Per due mesi abbiamo pagato a vuoto perché nonostante avessimo fatto presente questa disponibilità in Prefettura e a tutte le cooperative che gestiscono i CARA e gli SPRAR della provincia, nessuna famiglia di profughi è arrivata.
Il motivo l’ho capito dopo (quello divino, non quello umano!). Dovevamo cambiare la tipologia di ospitalità della casa, che ora è destinata ad accogliere neomaggiorenni stranieri, cioè quei minori non accompagnati che dopo aver compiuto i 18 anni non possono più usufruire dell’accoglienza dello stato, e il primo ad esservi accolto doveva essere Ibrahim.
Ibrahim, un giovane senegalese di 21 anni, lo avevo conosciuto a maggio. Gli avevano rubato i documenti dalla casa abbandonata nei pressi della stazione di Mungivacca dove abitava (senza luce, senz’acqua, senza riscaldamento), e per sostenere gli esami di stato (frequentava l’ultimo anno presso l’istituto Marconi), aveva urgenza di rifarli, ma per questo aveva bisogno di indicare un domicilio. Mi colpì il suo sorriso, la sua gentilezza e il pesante zainetto che portava con sé, nel quale custodiva un raccoglitore con tutti i suoi documenti.
A giugno si è diplomato con 85 e poi ha realizzato il suo sogno: iscriversi all’università, alla facoltà di ingegneria. Di tanto in tanto ci siamo rivisti (la sua posta arrivava in parrocchia), e così ho pensato a lui quando abbiamo deciso di accogliere dei giovani stranieri. Ma non sapevo ancora quasi nulla di lui, non potevo immaginare che stavo accogliendo un angelo secondo l’espressione della lettera agli ebrei che ora mi torna sempre alla mente:“Non dimenticate l'ospitalità; alcuni, praticandola, hanno accolto degli angeli senza saperlo” (Ebrei 13,2).
Così poco alla volta ho conosciuto la sua storia. E’ stato abbandonato in ospedale al momento della nascita, e adottato e teneramente amato da una famiglia senegalese cristiana, povera, già con due figli. Però non è stato battezzato perché la sua famiglia naturale era musulmana e quella adottiva non ha voluto imporgli la sua religione. Anche per questo coltiva una gratitudine immensa verso la madre.
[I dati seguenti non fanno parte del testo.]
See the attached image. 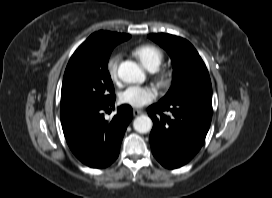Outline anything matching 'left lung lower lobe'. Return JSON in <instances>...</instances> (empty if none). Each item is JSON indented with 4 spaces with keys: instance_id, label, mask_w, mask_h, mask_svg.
Masks as SVG:
<instances>
[{
    "instance_id": "obj_1",
    "label": "left lung lower lobe",
    "mask_w": 272,
    "mask_h": 198,
    "mask_svg": "<svg viewBox=\"0 0 272 198\" xmlns=\"http://www.w3.org/2000/svg\"><path fill=\"white\" fill-rule=\"evenodd\" d=\"M170 112L167 116L164 112ZM153 120L150 145L155 158L166 168L185 165L200 150L212 118V101L179 99L158 102L148 108Z\"/></svg>"
}]
</instances>
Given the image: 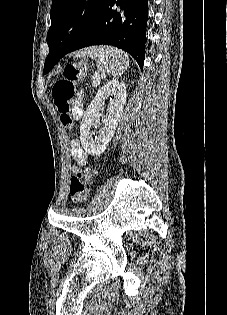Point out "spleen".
I'll return each mask as SVG.
<instances>
[{"instance_id": "1", "label": "spleen", "mask_w": 227, "mask_h": 315, "mask_svg": "<svg viewBox=\"0 0 227 315\" xmlns=\"http://www.w3.org/2000/svg\"><path fill=\"white\" fill-rule=\"evenodd\" d=\"M77 56H89L92 59H97L103 69L114 77L123 74L129 65L127 54L113 47L93 48L88 51L78 52Z\"/></svg>"}]
</instances>
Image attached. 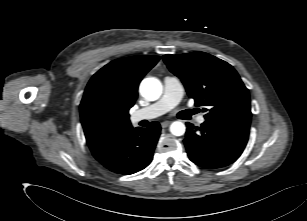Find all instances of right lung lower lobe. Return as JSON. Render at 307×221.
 I'll return each instance as SVG.
<instances>
[{
  "instance_id": "98d812e1",
  "label": "right lung lower lobe",
  "mask_w": 307,
  "mask_h": 221,
  "mask_svg": "<svg viewBox=\"0 0 307 221\" xmlns=\"http://www.w3.org/2000/svg\"><path fill=\"white\" fill-rule=\"evenodd\" d=\"M158 122L149 128H131L93 156L108 170L117 174H133L152 161L153 151L160 135Z\"/></svg>"
}]
</instances>
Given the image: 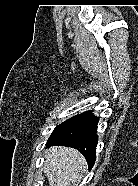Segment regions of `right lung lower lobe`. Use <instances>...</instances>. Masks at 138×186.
Listing matches in <instances>:
<instances>
[{
    "label": "right lung lower lobe",
    "mask_w": 138,
    "mask_h": 186,
    "mask_svg": "<svg viewBox=\"0 0 138 186\" xmlns=\"http://www.w3.org/2000/svg\"><path fill=\"white\" fill-rule=\"evenodd\" d=\"M98 118L87 111L58 125L47 141V146L62 145L79 150L86 158L89 169L96 160Z\"/></svg>",
    "instance_id": "obj_1"
}]
</instances>
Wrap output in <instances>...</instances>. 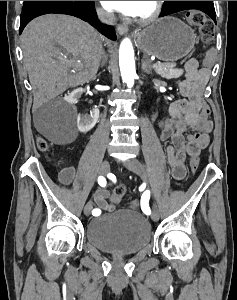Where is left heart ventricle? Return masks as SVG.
I'll use <instances>...</instances> for the list:
<instances>
[{
    "label": "left heart ventricle",
    "mask_w": 237,
    "mask_h": 300,
    "mask_svg": "<svg viewBox=\"0 0 237 300\" xmlns=\"http://www.w3.org/2000/svg\"><path fill=\"white\" fill-rule=\"evenodd\" d=\"M151 10V1H143L140 8L134 15L135 17L144 16Z\"/></svg>",
    "instance_id": "left-heart-ventricle-1"
}]
</instances>
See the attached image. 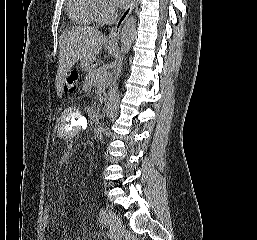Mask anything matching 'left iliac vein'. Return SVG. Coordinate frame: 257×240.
Returning <instances> with one entry per match:
<instances>
[{
  "instance_id": "obj_1",
  "label": "left iliac vein",
  "mask_w": 257,
  "mask_h": 240,
  "mask_svg": "<svg viewBox=\"0 0 257 240\" xmlns=\"http://www.w3.org/2000/svg\"><path fill=\"white\" fill-rule=\"evenodd\" d=\"M107 223L113 234H117L122 228V221L119 216L112 210L108 211Z\"/></svg>"
}]
</instances>
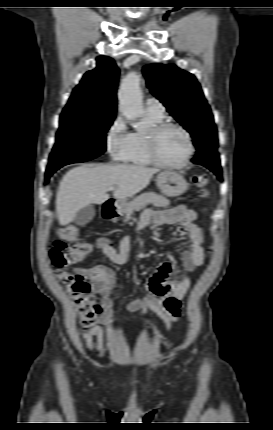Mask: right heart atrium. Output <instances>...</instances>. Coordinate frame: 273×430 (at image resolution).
<instances>
[{
	"label": "right heart atrium",
	"instance_id": "d8ad5b80",
	"mask_svg": "<svg viewBox=\"0 0 273 430\" xmlns=\"http://www.w3.org/2000/svg\"><path fill=\"white\" fill-rule=\"evenodd\" d=\"M133 133L122 116H117L108 127L105 137L107 151L115 161L126 162L133 148Z\"/></svg>",
	"mask_w": 273,
	"mask_h": 430
}]
</instances>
Non posso qui raccontarvi la sua storia, breve ma intensa: la partenza dal Senegal a 14 anni nonostante tutti lo sconsigliassero, rendendosi conto dei troppi sacrifici che la sua famiglia faceva per mantenerlo a scuola; il viaggio nel deserto; la Libia e la traversata fino a Lampedusa. Chi vuol saperne di più può chiedere a don Alessandro Tanzi o don Rocco Priore che hanno avuto modo di conoscerlo alla mensa Caritas della Cattedrale.
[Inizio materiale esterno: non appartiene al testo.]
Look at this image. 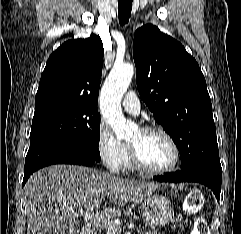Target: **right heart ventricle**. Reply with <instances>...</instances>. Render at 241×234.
<instances>
[{
  "label": "right heart ventricle",
  "mask_w": 241,
  "mask_h": 234,
  "mask_svg": "<svg viewBox=\"0 0 241 234\" xmlns=\"http://www.w3.org/2000/svg\"><path fill=\"white\" fill-rule=\"evenodd\" d=\"M122 169L126 170V171H131V170L134 169V166L131 162L128 145H125V152H124V157H123V162H122Z\"/></svg>",
  "instance_id": "1"
}]
</instances>
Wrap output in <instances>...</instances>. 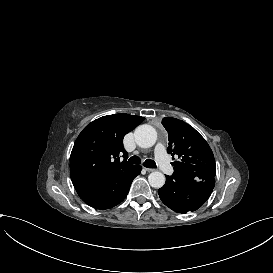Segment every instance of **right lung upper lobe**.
I'll return each instance as SVG.
<instances>
[{"label":"right lung upper lobe","instance_id":"right-lung-upper-lobe-1","mask_svg":"<svg viewBox=\"0 0 273 273\" xmlns=\"http://www.w3.org/2000/svg\"><path fill=\"white\" fill-rule=\"evenodd\" d=\"M145 118L126 113L100 117L77 137L70 155V176L80 198L92 207L113 197L115 184L132 174L135 165L120 161L127 155L124 136Z\"/></svg>","mask_w":273,"mask_h":273}]
</instances>
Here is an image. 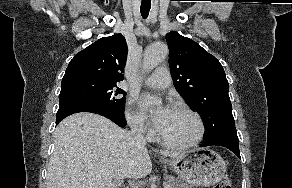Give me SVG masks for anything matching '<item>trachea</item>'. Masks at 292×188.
<instances>
[{"label":"trachea","instance_id":"3493384b","mask_svg":"<svg viewBox=\"0 0 292 188\" xmlns=\"http://www.w3.org/2000/svg\"><path fill=\"white\" fill-rule=\"evenodd\" d=\"M150 8H151V3H142L141 4L140 12H141V15L144 19L147 18L149 11H150Z\"/></svg>","mask_w":292,"mask_h":188}]
</instances>
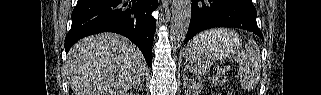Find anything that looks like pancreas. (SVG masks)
I'll list each match as a JSON object with an SVG mask.
<instances>
[{
  "mask_svg": "<svg viewBox=\"0 0 321 95\" xmlns=\"http://www.w3.org/2000/svg\"><path fill=\"white\" fill-rule=\"evenodd\" d=\"M194 87L200 88L202 89V86L198 85V84H194Z\"/></svg>",
  "mask_w": 321,
  "mask_h": 95,
  "instance_id": "pancreas-1",
  "label": "pancreas"
}]
</instances>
Il giorno in cui è venuto ad abitare nella nostra casa avevo intenzione di invitare gli inquilini del palazzo per conoscerlo e dargli il benvenuto. L’amministratore mi ha negato l’uso della sala condominiale (alcuni avevano protestato), e poi sono venuti ad incontrarlo solo in tre (di cui due sono catechisti). Ma questo era nel conto, la casa è stata aperta non solo per accogliere alcuni profughi, ma anzitutto per cambiare noi, perché anche noi, come Abramo e Sara, accogliendo scopriamo una nuova fecondità. Adesso, dopo solo 20 giorni, le cose vanno già molto meglio, Ibrahim sta conquistano tutti con la sua educazione e il suo sorriso.
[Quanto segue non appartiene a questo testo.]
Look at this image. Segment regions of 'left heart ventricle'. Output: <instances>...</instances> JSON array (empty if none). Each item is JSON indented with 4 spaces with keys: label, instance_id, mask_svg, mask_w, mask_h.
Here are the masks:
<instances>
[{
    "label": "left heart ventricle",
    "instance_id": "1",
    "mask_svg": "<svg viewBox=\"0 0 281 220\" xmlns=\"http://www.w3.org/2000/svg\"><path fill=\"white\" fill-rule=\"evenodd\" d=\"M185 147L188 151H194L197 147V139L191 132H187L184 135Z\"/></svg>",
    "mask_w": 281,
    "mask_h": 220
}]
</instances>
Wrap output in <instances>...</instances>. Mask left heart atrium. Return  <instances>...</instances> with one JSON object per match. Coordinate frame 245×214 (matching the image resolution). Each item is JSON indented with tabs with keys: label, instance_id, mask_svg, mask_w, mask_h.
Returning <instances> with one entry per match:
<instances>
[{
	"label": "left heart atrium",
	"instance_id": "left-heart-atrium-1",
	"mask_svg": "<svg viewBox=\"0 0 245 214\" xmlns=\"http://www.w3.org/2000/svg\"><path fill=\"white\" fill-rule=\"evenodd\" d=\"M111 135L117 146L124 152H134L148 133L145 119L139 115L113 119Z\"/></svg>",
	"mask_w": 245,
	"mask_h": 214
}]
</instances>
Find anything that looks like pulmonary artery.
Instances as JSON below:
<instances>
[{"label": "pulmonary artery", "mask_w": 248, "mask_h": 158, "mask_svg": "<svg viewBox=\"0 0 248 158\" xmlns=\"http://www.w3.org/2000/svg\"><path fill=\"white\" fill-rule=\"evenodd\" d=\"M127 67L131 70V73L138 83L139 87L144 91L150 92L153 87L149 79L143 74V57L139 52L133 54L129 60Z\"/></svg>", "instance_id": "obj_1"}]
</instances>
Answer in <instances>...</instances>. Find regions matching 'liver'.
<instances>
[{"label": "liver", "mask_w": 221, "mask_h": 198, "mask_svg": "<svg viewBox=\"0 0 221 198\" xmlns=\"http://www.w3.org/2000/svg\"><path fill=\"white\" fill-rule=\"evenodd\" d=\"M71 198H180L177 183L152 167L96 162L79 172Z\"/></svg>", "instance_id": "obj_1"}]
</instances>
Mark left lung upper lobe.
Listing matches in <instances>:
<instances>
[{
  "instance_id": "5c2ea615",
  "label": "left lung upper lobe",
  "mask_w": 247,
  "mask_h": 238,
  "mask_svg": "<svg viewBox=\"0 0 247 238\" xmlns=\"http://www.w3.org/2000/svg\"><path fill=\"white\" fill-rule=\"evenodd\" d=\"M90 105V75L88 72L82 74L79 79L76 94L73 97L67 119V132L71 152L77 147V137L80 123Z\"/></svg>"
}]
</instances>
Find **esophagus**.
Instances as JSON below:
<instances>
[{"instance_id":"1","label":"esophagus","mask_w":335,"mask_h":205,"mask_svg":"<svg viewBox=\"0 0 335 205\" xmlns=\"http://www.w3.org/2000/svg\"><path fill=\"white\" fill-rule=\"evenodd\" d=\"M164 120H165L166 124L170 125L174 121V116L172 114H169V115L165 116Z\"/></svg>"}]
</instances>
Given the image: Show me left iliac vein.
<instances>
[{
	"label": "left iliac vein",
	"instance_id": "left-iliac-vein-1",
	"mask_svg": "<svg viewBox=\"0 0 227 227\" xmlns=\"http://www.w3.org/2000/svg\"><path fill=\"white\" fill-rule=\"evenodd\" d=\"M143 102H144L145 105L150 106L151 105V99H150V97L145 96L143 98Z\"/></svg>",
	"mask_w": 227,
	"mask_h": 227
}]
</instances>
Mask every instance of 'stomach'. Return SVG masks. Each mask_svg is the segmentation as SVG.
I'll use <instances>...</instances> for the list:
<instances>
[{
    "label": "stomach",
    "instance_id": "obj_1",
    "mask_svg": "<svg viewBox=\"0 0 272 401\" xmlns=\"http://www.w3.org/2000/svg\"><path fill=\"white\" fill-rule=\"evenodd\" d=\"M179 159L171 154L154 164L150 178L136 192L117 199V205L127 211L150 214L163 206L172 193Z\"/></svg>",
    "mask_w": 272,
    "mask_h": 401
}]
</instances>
Domani verranno ad abitare altri due giovani di 18 anni. Saed e Sohel.
Non è stato poi così difficile. Qualcuno ha mandato i suoi angeli perché non inciampassero nella pietra i nostri piedi (Salmo 91,12).
Nei prossimi giorni altre famiglie di profughi arriveranno nel nostro paese attraverso il canale umanitario aperto dalla Tavola Valdese e dalla Comunità di Sant’Egidio. Altre parrocchie vorranno rispondere all’appello del papa?